And then Rob and I spent the day working on her frock coat.  And it was a LOT of work.  We got most of the parts put together.  All the interfacing and junk attached.  Lining pockets done.  She just needs to put the parts together.  And figure out the crazy instructions for the back pleat.  (For reals, she has a ton of work still to do, but we did a lot too)

And with that, I'm going to have to tidy up the sewing and start getting ready for Thanksgiving.  Probably won't do to have twill tape, pins and scraps of ribbons and lining all over the dining room table.  And the living room.  And the sewing room.  And the bedroom.  Uh, yeah, I've been making a mess.

Sorry, no pics.  Black on black didn't photograph well, and I was just too busy to fiddle with it.  Seriously.  Black skirt, white petticoat, frock coat, all 60 - 70% done.  In a weekend.  And there was some playing of the new Drake's Fortune game.

We did an amazing amount of sewing in one day.  It helped to have two machines, each with a different color thread in it (lining is red, fashion fabric is grey). It was like a little production line.  Lisa hates ironing, so I did all the pressing and interface bonding.  It helps to have another brain with you so that when you are staring at instructions that somehow have turned into a foreign language there is someone there to translate.  All in all, a fantastically productive day. Now I feel as if I have a chance to finish this as opposed to feeling overwhelmed.  Unfortunately for me, this is pay-forward for all the blackwork I'm going to be doing on Lisa's Ren outfit!

The jacket looks fantastic!  And you'll be doing blackwork for yourself too.  ; )

Thursday, November 10, 2011

Another sewing day and an outing - L

We had another group sewing day.  As always, we seemed to work non-stop all day and get almost nothing done.  Robin made undersleeves out of muslin and trimmed them with lace.  She stretched out the process by making placket closures.  They do look nice.  Lisa made a cravat, stitched together a large decorative bow, sewed the lining in a vest and other necessary pains in the arse.  We also laid out the frock coat and starting cutting.  But then it was dark and we were tired and other snively excuses.  

We also wore out dresses to a Victorian Haunted House  (Rob was pinned together!).  Pics or it didn't happen.....check out the vest!

 Of course we stopped for dinner ahead of time and created a bit of a stir at the Indian Buffet.  We had a big fan though....a five year old girl asked her father to come over and tell us that she liked our dresses.  I actually coaxed her into coming over to our table to say hello. 

We are sewing again this weekend.  We promise to take pictures.  In fact we plan to stage some pictures in Lisa's very overgrown backyard.

Thursday, November 3, 2011

Another vest crawling to completion - L

I'm also working on a vest.  This one without a pattern.  I used advice for measurements from a couple of online 'free' patterns.  I tried my first single welt pocket and a 'cheater' collar (which means the fabric at the front V is self lined and folded over).
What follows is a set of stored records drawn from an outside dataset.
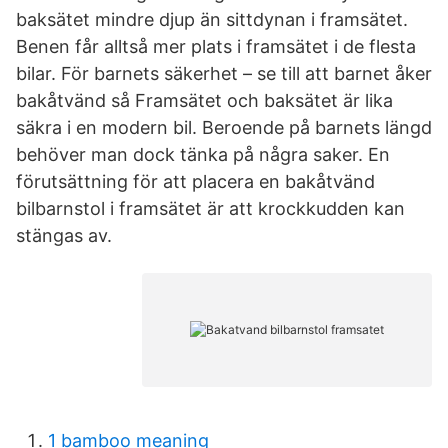
baksätet mindre djup än sittdynan i framsätet.
Benen får alltså mer plats i framsätet i de flesta
bilar. För barnets säkerhet – se till att barnet åker
bakåtvänd så Framsätet och baksätet är lika
säkra i en modern bil. Beroende på barnets längd
behöver man dock tänka på några saker. En
förutsättning för att placera en bakåtvänd
bilbarnstol i framsätet är att krockkudden kan
stängas av.
1 bamboo meaning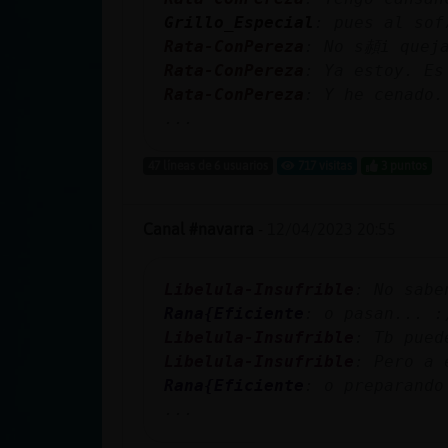
cuenta
Grillo_Especial
: pues al so
Rata-ConPereza
: No s頳i queja
Rata-ConPereza
: Ya estoy. Es
Rata-ConPereza
: Y he cenado.
Reservar
...
alias
47 líneas de 6 usuarios
717 visitas
3 puntos
Actualizar
Canal #navarra
-
12/04/2023 20:55
contraseña
Libelula-Insufrible
: No sabe
Rana{Eficiente
: o pasan... :
Libelula-Insufrible
: Tb pued
Actualizar
Libelula-Insufrible
: Pero a 
IP virtual
Rana{Eficiente
: o preparando
...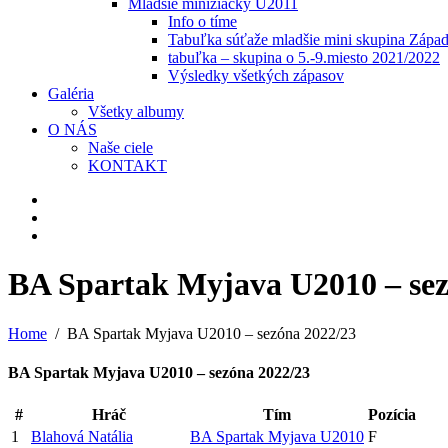
Mladšie minižiačky U2011
Info o tíme
Tabuľka súťaže mladšie mini skupina Zápa
tabuľka – skupina o 5.-9.miesto 2021/2022
Výsledky všetkých zápasov
Galéria
Všetky albumy
O NÁS
Naše ciele
KONTAKT
BA Spartak Myjava U2010 – sez
Home
BA Spartak Myjava U2010 – sezóna 2022/23
BA Spartak Myjava U2010 – sezóna 2022/23
#
Hráč
Tím
Pozícia
1
Blahová Natália
BA Spartak Myjava U2010
F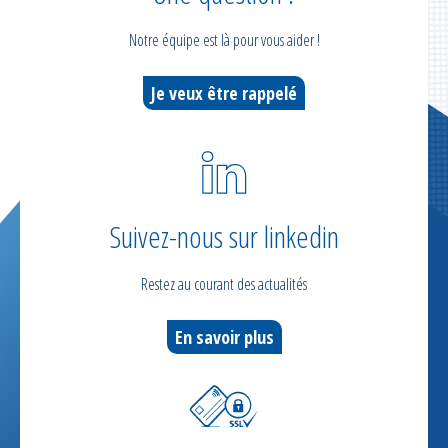
Notre équipe est là pour vous aider !
Je veux être rappelé
Suivez-nous sur linkedin
Restez au courant des actualités
En savoir plus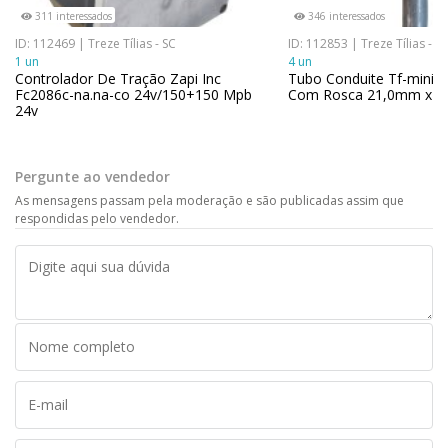
311 interessados
346 interessados
ID: 112469 | Treze Tílias - SC
ID: 112853 | Treze Tílias - S
1 un
4 un
Controlador De Tração Zapi Inc
Tubo Conduite Tf-mini G
Fc2086c-na.na-co 24v/150+150 Mpb
Com Rosca 21,0mm x 
24v
Pergunte ao vendedor
As mensagens passam pela moderação e são publicadas assim que
respondidas pelo vendedor.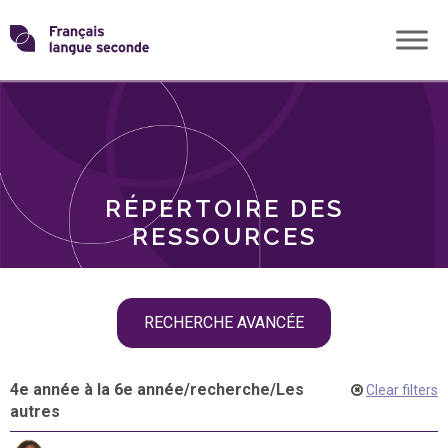
Skip
Transformons
to
THÈMES
content
le
RÔLES
français
RÉPERTOIRE DES
langue
RESSOURCES
seconde
Skip
RECHERCHE AVANCÉE
filter
navigation
4e année à la 6e année
/
recherche
/
Les
Clear filters
autres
Here is the pocket in progress, and here is the vest partly done.  I've got the armholes and side seams done and just need to finish the shoulders, center front and hem.  Then buttonholes.  Haven't done a buttonhole since I was 15.  Sort of scary.  I will be practicing on spare fabric.  Wish me luck!

Friday, October 28, 2011

The vest comes together - R

 This vest was difficult to put together, but only because I followed (or tried to) the instructions. There were many points where I could have chucked the instructions and done it my own way, but I thought I'd learn a new technique somewhere in this confusing morass of verbiage.  In the end, i still ended up chucking the instructions and figured out how to finish it on my own.

It's only missing the buttons, which I tried to make as covered buttons, but the fashion fabric is too thick to create a 1/2" covered button, so I'll have to go to the store and find some that will work.  Otherwise, this puppy is finished with out my having bit the head off anything. Bring on the Frock Coat!

Bonnet work - R

 Got the Rit dye in the mail.  I ordered online from Rit.com because the local store carries a limited color selection.  I dyed the Petersham ribbon with blue denim & wine and stitched it on, also attaching the tie. Then I tried it on the buttons, but they kept coming out lavender, no matter how strong I made the dye bath.  The solution?
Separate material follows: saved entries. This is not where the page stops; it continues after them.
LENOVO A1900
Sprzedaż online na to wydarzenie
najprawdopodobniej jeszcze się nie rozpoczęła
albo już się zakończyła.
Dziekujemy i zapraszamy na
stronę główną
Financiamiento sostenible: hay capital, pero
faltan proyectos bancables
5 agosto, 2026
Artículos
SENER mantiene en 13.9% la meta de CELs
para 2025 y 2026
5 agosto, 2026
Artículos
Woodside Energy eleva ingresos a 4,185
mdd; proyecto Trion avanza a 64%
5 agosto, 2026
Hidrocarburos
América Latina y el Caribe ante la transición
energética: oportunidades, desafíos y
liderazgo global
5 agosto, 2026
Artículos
SHARPIES to the rescue. (Thanks, Faye, for having a purple Sharpie at hand at work and suggesting this to me!) I colored them with purple Sharpie and I know from experience that Sharpie doesn't come out of fabric no matter what you do.  I also played with the flowers and have decided to paint them with the dye bath to get rid of some of the blue.  I'll do that this weekend, as it is not a priority right now.

All I need now are some fabric flowers, which Lisa will show me how to make on November 6 and I'll have everything I need to finish the bonnet.

I will show you the flowers and make them for you at the same time.  Each flower will take 5 to 10 minutes even if you 'take your time'.  Bring your dark ruching strips.  We can put Valerie to work making tubes.  You could pull this off, 100% yet!  

Yes, I really did this - L

Needed to put together a costume for a man, very cheap, and not too much work, for Dickens Faire.  I don't have the time to make something fancy, and neither my daughter or her boyfriend wanted to spend a lot of money.  Here's what we decided to do.  I have an old long black blazer.  I would slit open the back seam and cut through the collar.  Then I would add about 4 - 6 inches of black fabric that looks close the the twill of the jacket.  I would also add 4 inches the the end of each sleeve.  By any logic, this shouldn't work, and should look really bad.  Here's where I am so far:

I realize these are bad pictures.  It is difficult to take good pictures of black on black.  On the left is the outside of the back with the piece sewn in.  The match is better than it looks in the picture.  I was trying to create contrast.  The inside is to the right.  I tucked under the edge of the lining and tacked it to the seam.    It looks like there is just another set of seams in the back.  The problem areas are the center back vent and the collar.  In place of a single vent, I made the added panel into a flap that looks like two vents fairly close together.

 On the left is the vent from the outside.  And on the right is the vent from the inside.  And yes, it's ghastly on the inside.  If it is visible at all when he wears it, I will add some lining.  But I don't think so.  Next I will have to deal with the collar.  It won't be lovely no matter what I do.  If it is truly awful, I will buy a small bit of velvet and cover the collar altogether.  Pictures soon!
I also added length to the sleeves and made them cuff to cover the seam above the wrist.
Next I will make him a vest.  He needs it because adding only to the back of the jacket means it doesn't close in the front.  I don't have a pattern for a man's vest.  But I don't really need one since this fellow is very tall and very slim and any pattern would have to be modified beyond recognition anyway.
Based on my measurements, he's actually a true rectangle.  A very long rectangle.  So I made a quick muslin (pinned only) and have since cut out the fabric.  I decided I could teach myself how to make a welt pocket on this project.

  Here's my welt pocket (muslin).  I used a tutorial on the web for a single piece welt pocket where the lining is the same fabric as the welt.  It worked well.  Here is a link:   Single Welt Pocket Tutorial   I had plenty of the fashion fabric to use for this, so it wasn't a problem.  Finally we will make him a cravat.  I found a really nice brocade remnant.  That should disguise the fact that he's just wearing a regular white shirt.  He will also wear regular grey wool slacks.  Not perfect, not even close to perfect.  However he will clearly be 'dressed' and should look pretty nice.  Assuming, of course, that I don't mess anything up.